DMK leader and Tamil Nadu Chief Minister M. Karunanidhi, one of India's most senior politicians, turned 87 Thursday.
A key prop of Prime Minister Manmohan Singh, Karunanidhi began the day by cutting a birthday cake at his residence in Gopalapuram area here as close aides and family members cheered him.
A day earlier, he had formally handed over his house to a trust with a request that the property should be converted into a hospital after he and his wife Dayalu Ammal die.
From his home, Karunanidhi went to the memorials of DMK founder and former chief minister C.N. Annadurai as well as E.V.K. Periyar, who founded the Dravida Kazhagam, from which the DMK emerged.
At the memorials, he released white doves. The chief minister also visited the DMK headquarters here where a large number of party members and other leaders greeted him and presented him a shawl as a token of gift.
Leaders of various political parties conveyed their greetings to Karunanidhi, who has been chief minister of Tamil Nadu five times and has won all the assembly elections he fought since 1957.
Although a regional satrap, Karunanidhi has played a larger national role as India began experimenting with coalition governments from 1989.
His eldest son M.K. Azhagiri is the minister for chemicals and fertilisers in the Manmohan Singh government.
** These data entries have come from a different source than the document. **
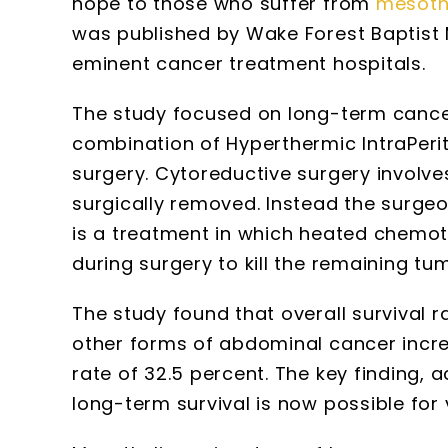
hope to those who suffer from
mesoth
was published by Wake Forest Baptist 
eminent cancer treatment hospitals.
The study focused on long-term cancer
combination of Hyperthermic IntraPer
surgery. Cytoreductive surgery involv
surgically removed. Instead the surge
is a treatment in which heated chemot
during surgery to kill the remaining tu
The study found that overall survival 
other forms of abdominal cancer increa
rate of 32.5 percent. The key finding, 
long-term survival is now possible for 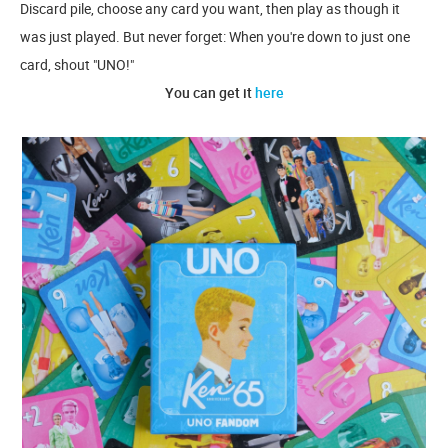
Discard pile, choose any card you want, then play as though it
was just played. But never forget: When you're down to just one
card, shout "UNO!"
You can get it
here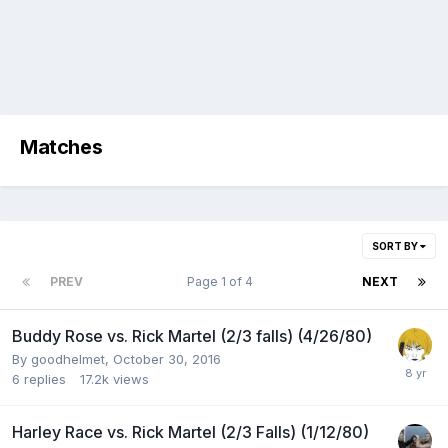
Matches
SORT BY
PREV
Page 1 of 4
NEXT
Buddy Rose vs. Rick Martel (2/3 falls) (4/26/80)
By
goodhelmet
,
October 30, 2016
6
replies
17.2k
views
Harley Race vs. Rick Martel (2/3 Falls) (1/12/80)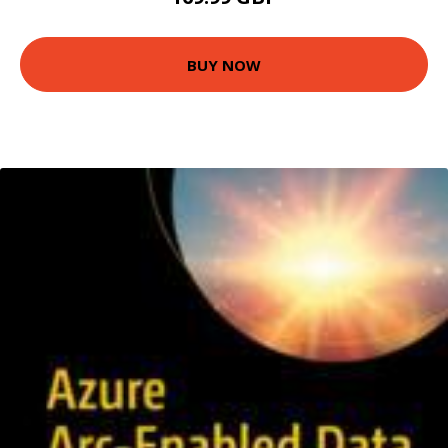
BUY NOW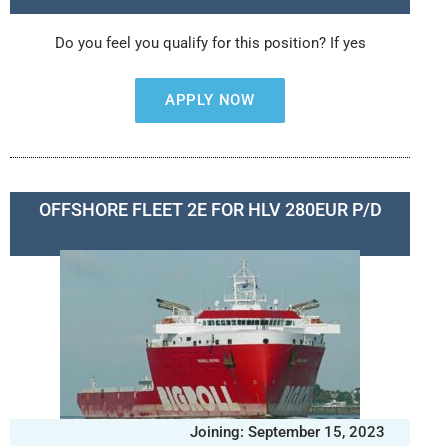
Do you feel you qualify for this position? If yes
APPLY NOW
OFFSHORE FLEET 2E FOR HLV 280EUR P/D
Joining: September 15, 2023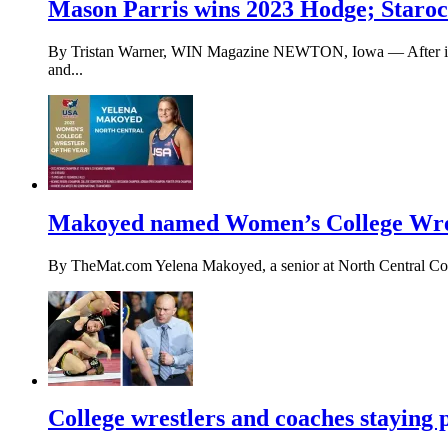
Mason Parris wins 2023 Hodge; Starocci
By Tristan Warner, WIN Magazine NEWTON, Iowa — After injuri
and...
Makoyed named Women’s College Wrest
By TheMat.com Yelena Makoyed, a senior at North Central Colle
College wrestlers and coaches staying p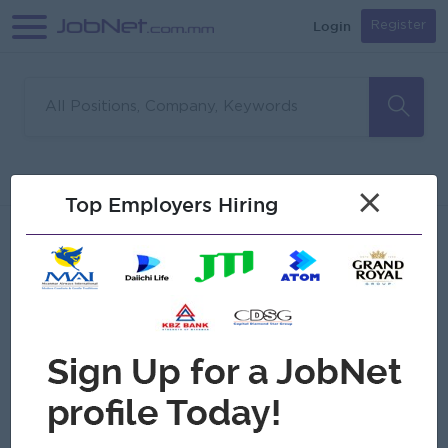
Login
Register
Sorry, no matches found
Filter
Sort
×
Top Employers Hiring
Jobs
Myanmar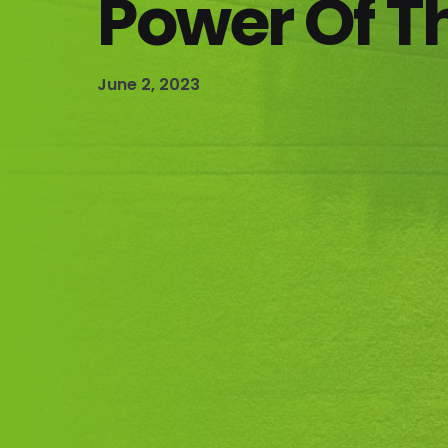
Power Of T
June 2, 2023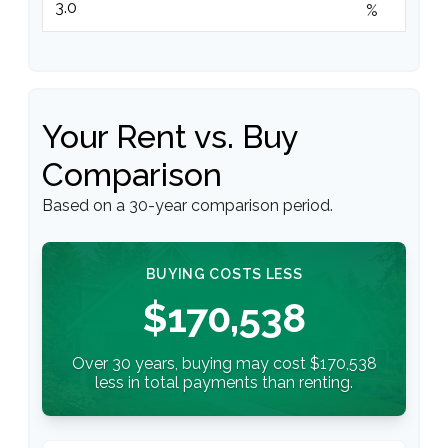
%
Your Rent vs. Buy
Comparison
Based on a
30
-year comparison period.
BUYING COSTS LESS
$170,538
Over 30 years, buying may cost $170,538
less in total payments than renting.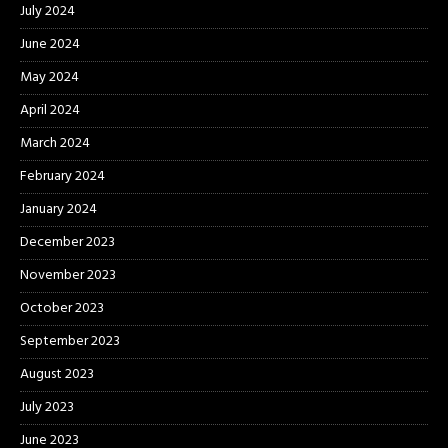
July 2024
June 2024
May 2024
April 2024
March 2024
February 2024
January 2024
December 2023
November 2023
October 2023
September 2023
August 2023
July 2023
June 2023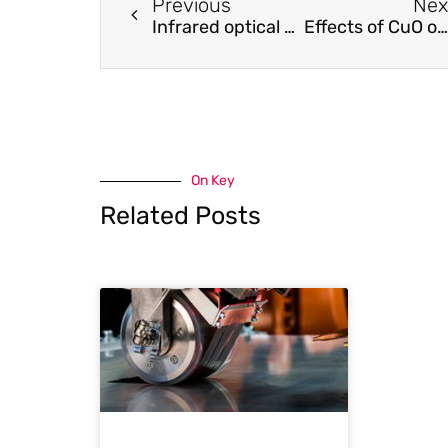
Previous
Nex
Infrared optical properties of nanoantenna dimers with photochemically narrowed gaps in the 5 nm regime.
Effects of CuO on the morphology and conducting properties of PANI nanofibers
On Key
Related Posts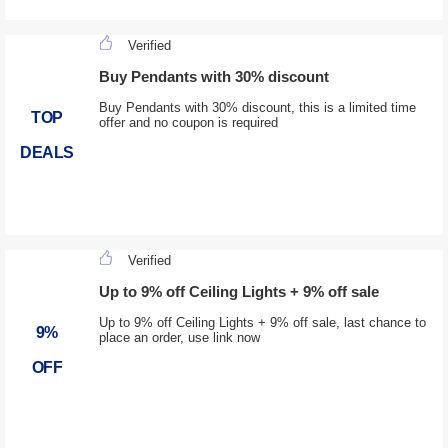
Verified
Buy Pendants with 30% discount
Buy Pendants with 30% discount, this is a limited time
TOP
offer and no coupon is required
DEALS
Verified
Up to 9% off Ceiling Lights + 9% off sale
Up to 9% off Ceiling Lights + 9% off sale, last chance to
9%
place an order, use link now
OFF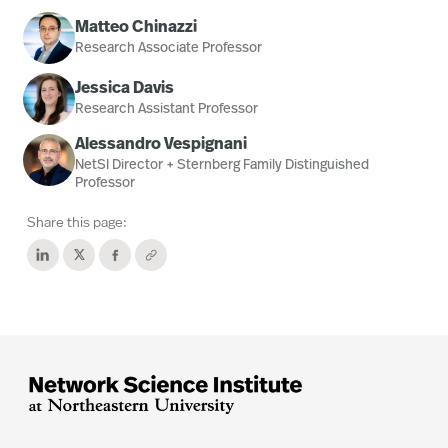
Matteo Chinazzi
Research Associate Professor
Jessica Davis
Research Assistant Professor
Alessandro Vespignani
NetSI Director + Sternberg Family Distinguished
Professor
Share this page: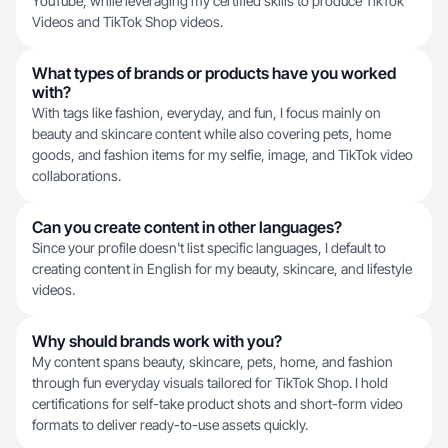
YouTube, while leveraging my certified skills to produce TikTok
Videos and TikTok Shop videos.
What types of brands or products have you worked
with?
With tags like fashion, everyday, and fun, I focus mainly on
beauty and skincare content while also covering pets, home
goods, and fashion items for my selfie, image, and TikTok video
collaborations.
Can you create content in other languages?
Since your profile doesn't list specific languages, I default to
creating content in English for my beauty, skincare, and lifestyle
videos.
Why should brands work with you?
My content spans beauty, skincare, pets, home, and fashion
through fun everyday visuals tailored for TikTok Shop. I hold
certifications for self-take product shots and short-form video
formats to deliver ready-to-use assets quickly.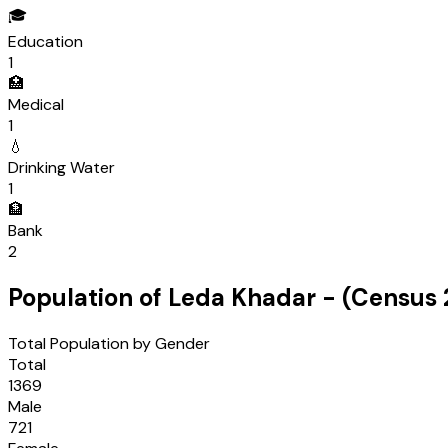
🎓
Education
1
🏥
Medical
1
💧
Drinking Water
1
🏦
Bank
2
Population of
Leda Khadar
- (Census
Total Population by Gender
Total
1369
Male
721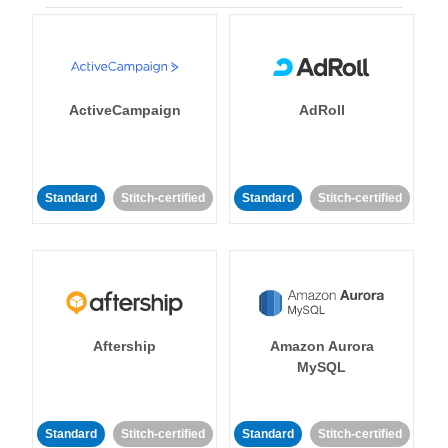
ActiveCampaign
AdRoll
Standard
Stitch-certified
Standard
Stitch-certified
Aftership
Amazon Aurora
MySQL
Standard
Stitch-certified
Standard
Stitch-certified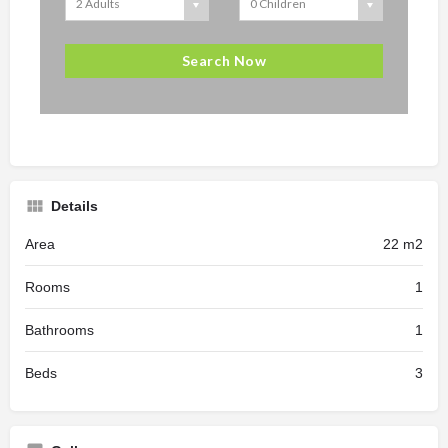
Details
Area
22 m2
Rooms
1
Bathrooms
1
Beds
3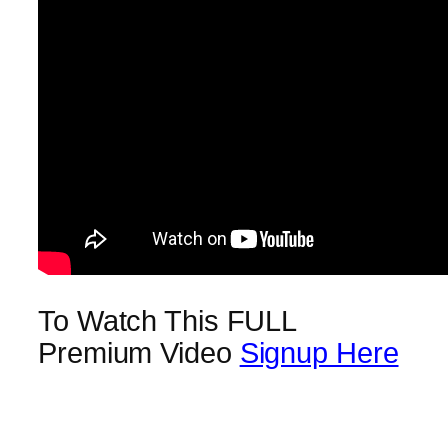
To Watch This FULL
Premium Video
Signup Here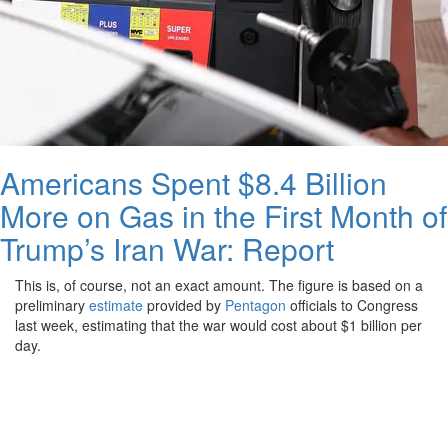
Americans Spent $8.4 Billion
More on Gas in the First Month of
Trump’s Iran War: Report
This is, of course, not an exact amount. The figure is based on a
preliminary
estimate
provided by
Pentagon
officials to Congress
last week, estimating that the war would cost about $1 billion per
day.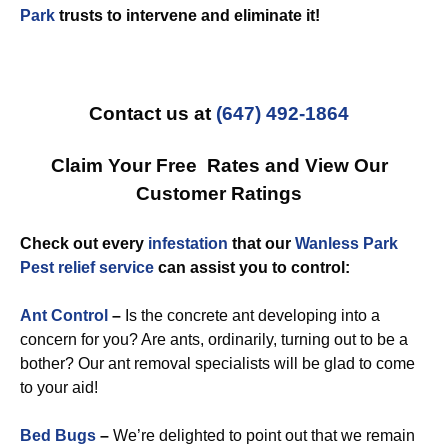
Park
trusts to intervene and eliminate it!
Contact us at
(647) 492-1864
Claim Your Free Rates and View Our
Customer Ratings
Check out every
infestation
that our
Wanless Park
Pest relief service
can assist you to control:
Ant Control
–
Is the concrete ant developing into a
concern for you? Are ants, ordinarily, turning out to be a
bother? Our ant removal specialists will be glad to come
to your aid!
Bed Bugs
–
We’re delighted to point out that we remain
Younger son M.K. Stalin is the deputy chief minister and daughter K. Kanimozhi a Rajya Sabha MP.
His grandnephew, Dayanidhi Maran, is the minister for textiles in the central cabinet. Karunanidhi entered politics as a student activist at the age of 14. He is also a well known playwright and screenwriter in Tamil cinema, and has authored dozens of books and plays.
He took charge of the DMK after Annadurai's death in 1969. Although the party has lost influence in recent years in Tamil Nadu, it remains a force to reckon with.